While many of the changes won’t take effect until 2026 and 2027, the preparation work needs to start now. Reviewing policies, training managers and stress-testing existing processes early will put your business in a far stronger position when the new rules come into force.
To help employers navigate what’s changing and when, we’ve created a practical Employment Rights Act 2025 Guide that explains the reforms in plain English and sets out what employers need to do next.
Need more guidance?
If you need tailored support, Employment Hero’s HR Advisory team works directly with employers to interpret new legislation, update policies and manage risk with confidence.
Find out more about our HR Advisory services here.
We’re also running a dedicated webinar; Employment Rights Act 2025: Critical Changes Before April 2026, where our experts, Simon Obee and Jhecie de Chavez, walk through the most urgent reforms and what employers should prioritise now.
Frequently Asked Questions
The Employment Rights Act 2025 is a significant piece of UK legislation that reforms employment law across the entire employee lifecycle. The Act introduces stronger worker protections, new employer obligations and increased enforcement powers, affecting areas such as unfair dismissal, sick pay, flexible working, harassment, zero-hours contracts and redundancy consultation.
The Employment Rights Act 2025 does not take effect all at once. Changes will be phased in from April 2026 through to 2027, with different provisions coming into force at different times. Some details will also be set out in future regulations, meaning employers should monitor developments closely.
The Act applies to UK employers of all sizes, although some obligations will only apply to employers meeting specific thresholds (for example, equality action plans for employers with 250 or more employees). Certain protections will apply to employees, while others extend to workers, including those on zero-hours or low-hours contracts.
Under the Employment Rights Act 2025, employees will gain the right to claim unfair dismissal after six months’ service, rather than the current two-year qualifying period. The cap on compensation for unfair dismissal claims will also be removed. These changes are currently planned to take effect in January 2027.
Fire and rehire will not be banned outright, but the Employment Rights Act 2025 will significantly restrict when and how employers can use this practice. Threatening dismissal to force contract changes will carry higher legal risk and employers’ ability to replace staff on inferior terms will be limited from April 2026.

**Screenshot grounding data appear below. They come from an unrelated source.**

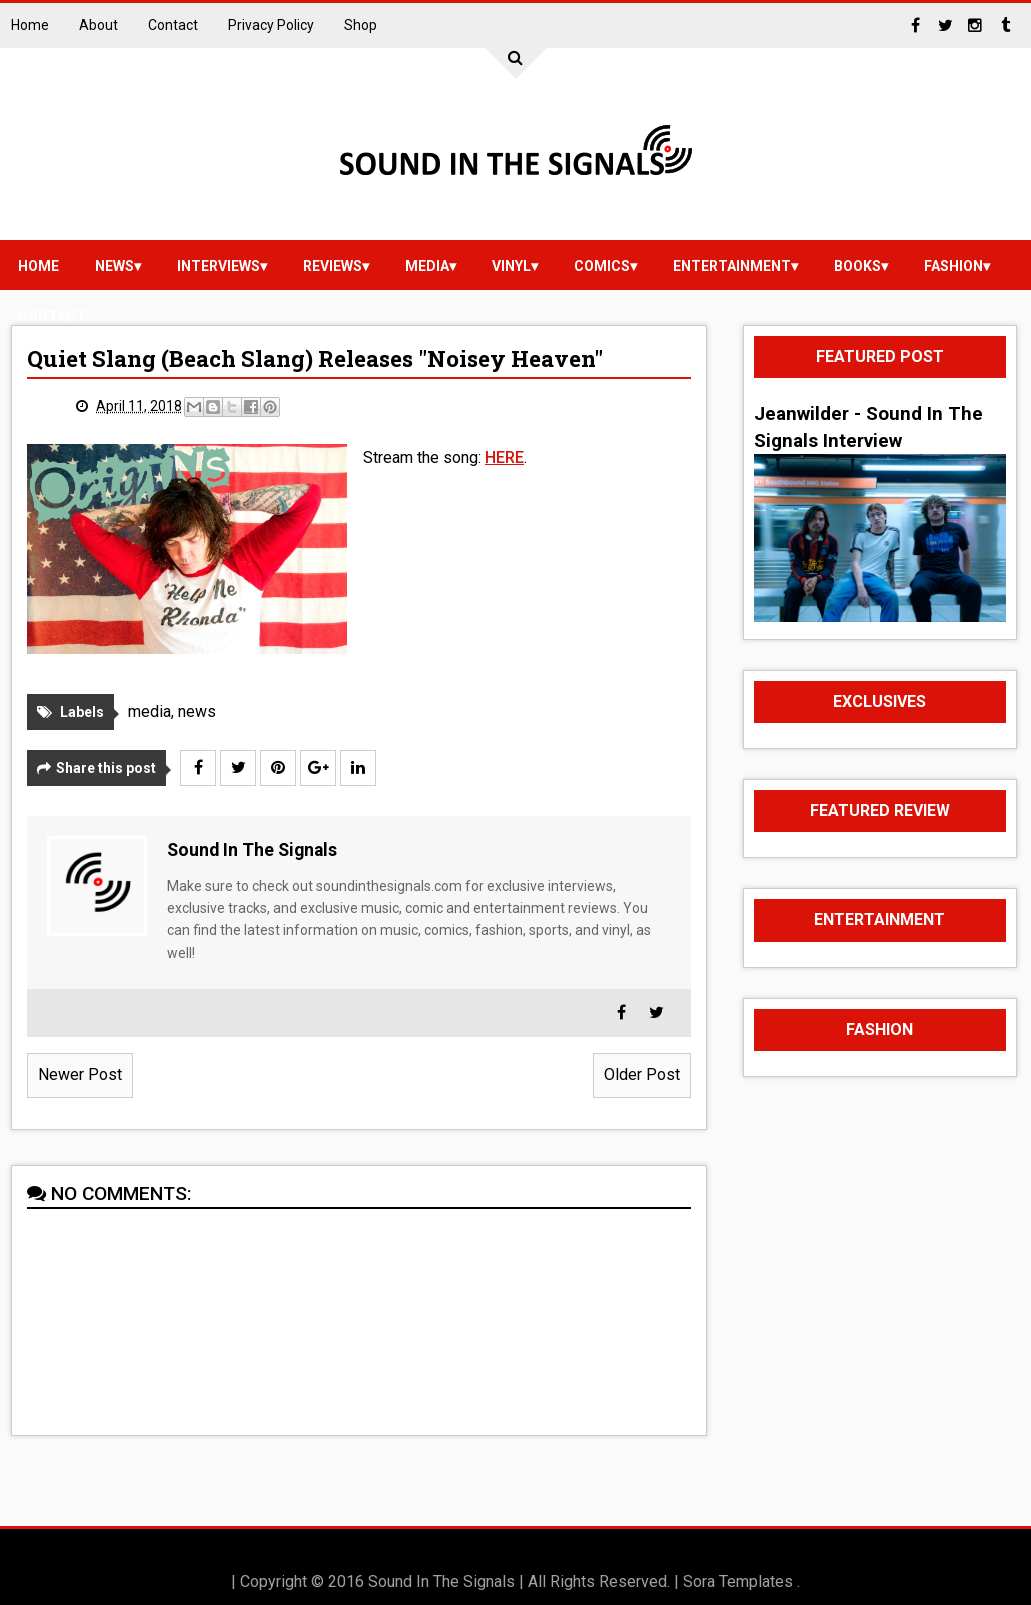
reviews (332, 266)
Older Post (642, 1074)
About (98, 25)
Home (30, 25)
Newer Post (80, 1074)
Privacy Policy (271, 25)
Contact (173, 25)
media (427, 266)
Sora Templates (738, 1581)
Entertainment (732, 266)
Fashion (953, 266)
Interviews (218, 266)
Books (857, 266)
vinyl (511, 266)
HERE (504, 457)
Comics (602, 266)
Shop (360, 25)
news (114, 266)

Yes. Statutory sick pay (SSP) will become a day-one right under the Employment Rights Act 2025. Employees will be entitled to SSP from the first day of sickness absence and the lower earnings limit for eligibility will be removed. These changes are planned to come into force in April 2026.

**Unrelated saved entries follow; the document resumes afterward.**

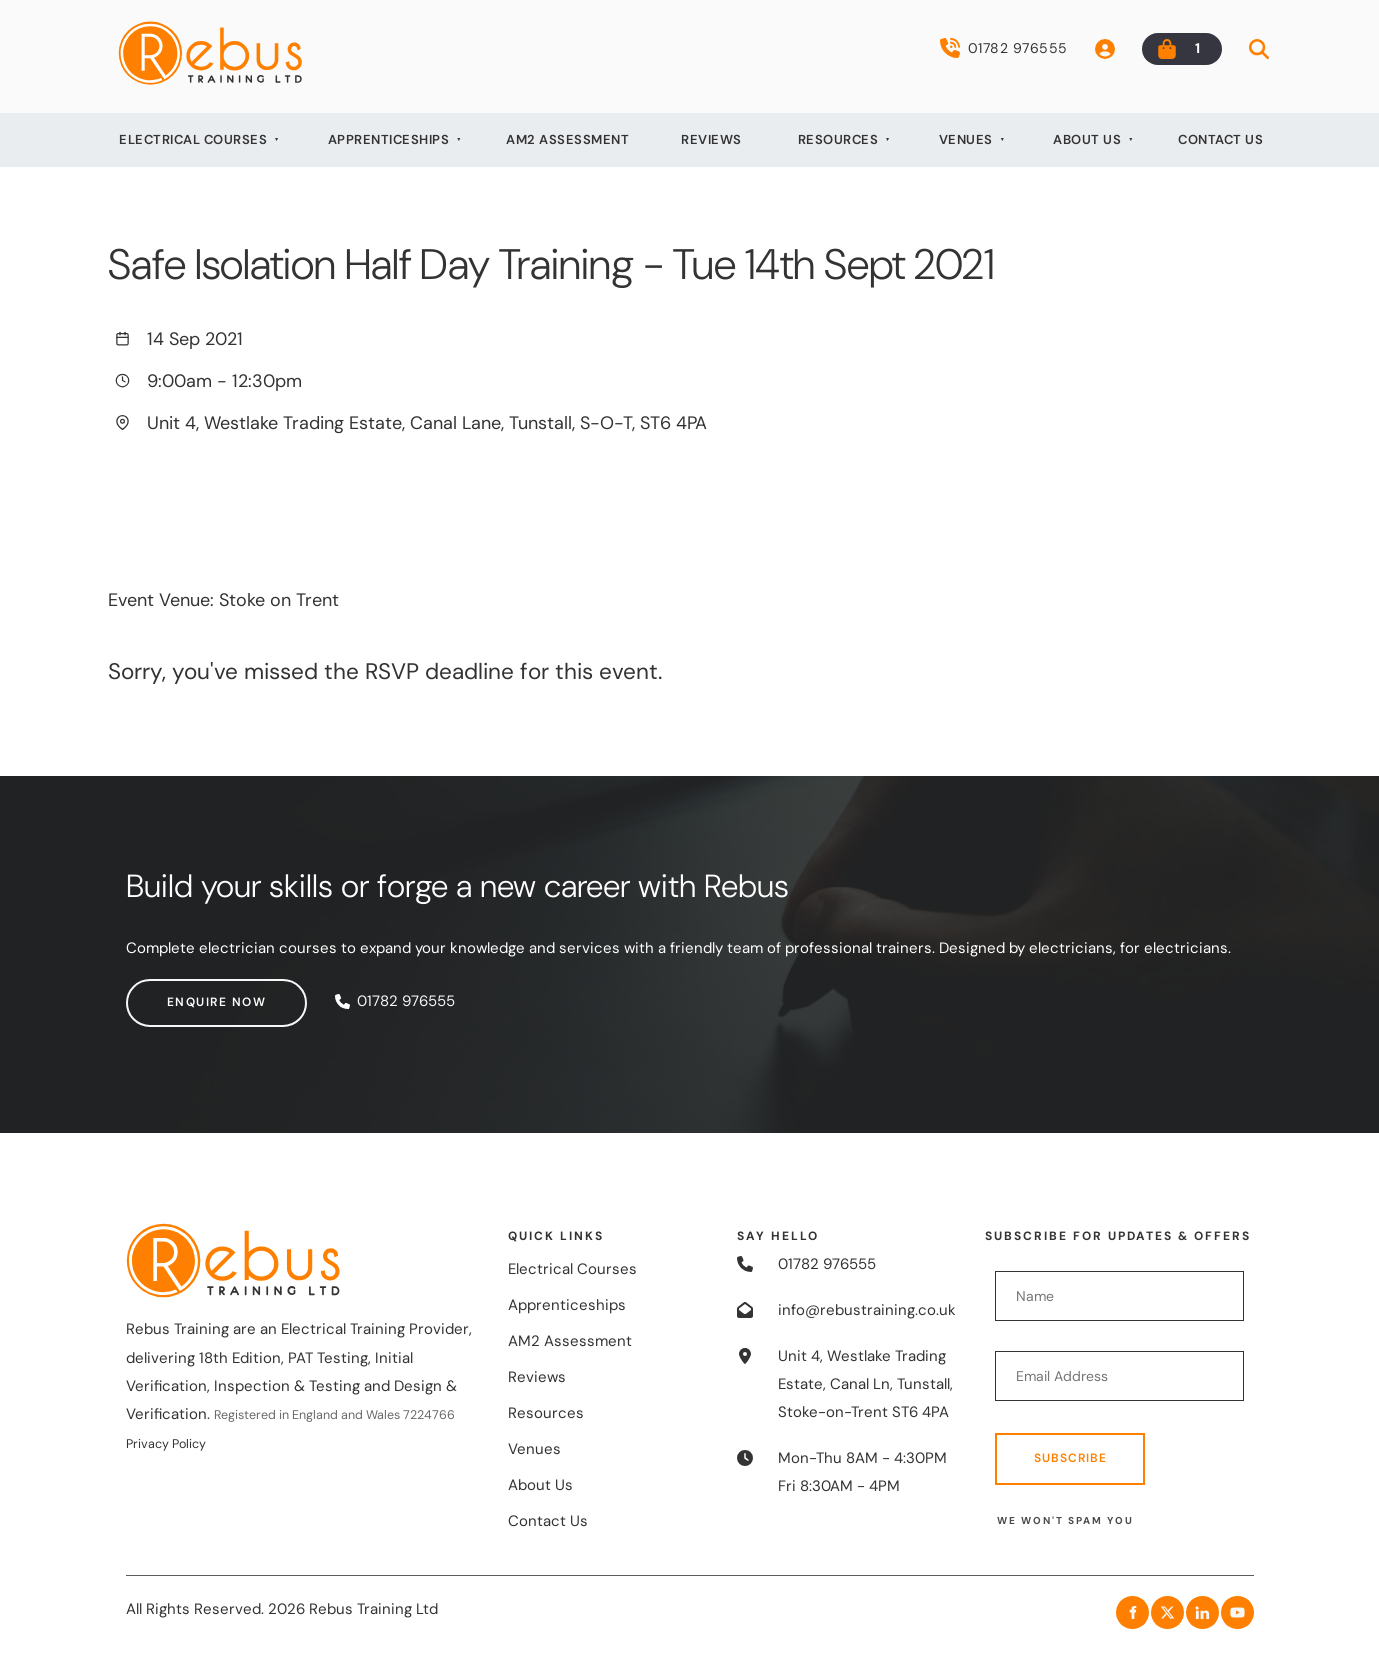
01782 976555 (1004, 48)
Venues (966, 139)
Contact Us (1220, 139)
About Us (1087, 139)
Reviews (711, 139)
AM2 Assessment (567, 139)
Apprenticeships (389, 139)
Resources (838, 139)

The Employment Rights Act 2025 introduces new duties for employers to offer guaranteed hours to zero-hours and low-hours workers, based on hours worked over a reference period. Employers will also be required to give reasonable notice of shifts and compensate workers where shifts are cancelled or changed at short notice. These changes are planned for 2027.
Employers should begin preparing by reviewing HR policies, auditing current compliance practices, training managers on higher-risk decisions and planning for increased enforcement. Although many changes take effect in 2026 and 2027, early preparation will help reduce legal risk and avoid rushed policy changes later.
Legal accuracy checked on [28/01/2026]. Last updated [30/01/2026].